76β versus Hut 8 Corp. 's 4. 73β — meaning HUT is approximately 71% more volatile than DGNX relative to the S&P 500. On balance sheet safety, Diginex Limited (DGNX) carries a lower debt/equity ratio of 5% versus 105% for Marathon Digital Holdings, Inc. — giving it more financial flexibility in a downturn.
04Which is growing faster — DGNX or HUT or COIN or MARA?
By revenue growth (latest reported year), Diginex Limited (DGNX) is pulling ahead at 57.
0% versus -90. 7% for Hut 8 Corp. (HUT). On earnings-per-share growth, the picture is similar: Coinbase Global, Inc. grew EPS -53. 1% year-over-year, compared to -314. 5% for Marathon Digital Holdings, Inc.. Higher growth typically commands a higher valuation multiple — check whether the premium P/E or P/S is justified by the growth rate using the PEG ratio.
05Which has better profit margins — DGNX or HUT or COIN or MARA?
Coinbase Global, Inc.
(COIN) is the more profitable company, earning 17. 6% net margin versus -1499. 6% for Hut 8 Corp. — meaning it keeps 17. 6% of every revenue dollar as bottom-line profit. Operating margin tells a similar story: COIN leads at 20. 0% versus -21. 0% for HUT. At the gross margin level — before operating expenses — DGNX leads at 100. 0%, reflecting greater pricing power or product mix advantage. Stronger margins indicate durable pricing power, lower cost of revenue, or higher mix of software/services. They are one of the clearest signs of business quality.
06Is DGNX or HUT or COIN or MARA more undervalued right now?
Analyst consensus price targets imply the most upside for MARA: 24.
7% to $16. 13.
07Which pays a better dividend — DGNX or HUT or COIN or MARA?
None of the stocks in this comparison currently pay a material dividend.
All are effectively zero-yield and should be held for capital appreciation rather than income.
08Is DGNX or HUT or COIN or MARA better for a retirement portfolio?
For long-horizon retirement investors, Hut 8 Corp.

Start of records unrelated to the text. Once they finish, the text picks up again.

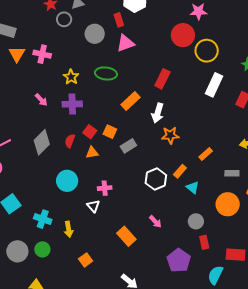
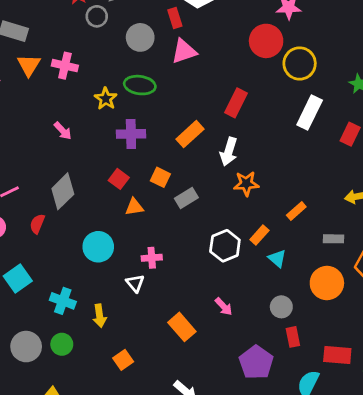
green ellipse: (106, 73) -> (140, 85), moved
purple cross: (72, 104) -> (131, 134), moved
red square: (90, 132) -> (119, 179), moved
red semicircle: (70, 141) -> (37, 224), moved

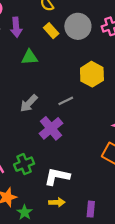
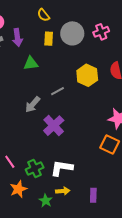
yellow rectangle: (51, 31) -> (49, 39), turned 48
gray line: (66, 101) -> (58, 91), moved
green cross: (24, 164) -> (35, 169), moved
green star: (25, 212) -> (46, 201), moved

(HUT) is the stronger choice — it scores higher on the combination of lower volatility, dividend reliability, and long-term compounding (+447. 3% 10Y return). Marathon Digital Holdings, Inc. (MARA) carries a higher beta of 3. 10 — meaning larger drawdowns in market downturns, which matters significantly when you cannot wait years for a recovery. Both have compounded well over 10 years (HUT: +447. 3%, MARA: -50. 7%), confirming both are viable long-term holds — but the lower-volatility option typically results in less emotional selling during corrections. Retirement portfolios generally favour predictability over maximum returns. Consult a financial advisor before making allocation decisions.
09What are the main differences between DGNX and HUT and COIN and MARA?
These companies operate in different sectors (DGNX (Technology) and HUT (Financial Services) and COIN (Financial Services) and MARA (Financial Services)), which means they face different economic cycles, regulatory environments, and macro sensitivities — making direct comparison nuanced.
In terms of investment character: DGNX is a small-cap high-growth stock; HUT is a mid-cap quality compounder stock; COIN is a mid-cap quality compounder stock; MARA is a small-cap high-growth stock. These fundamental differences mean investors should not choose between them on a single metric — the "better stock" depends entirely on which of these characteristics aligns with your investment strategy.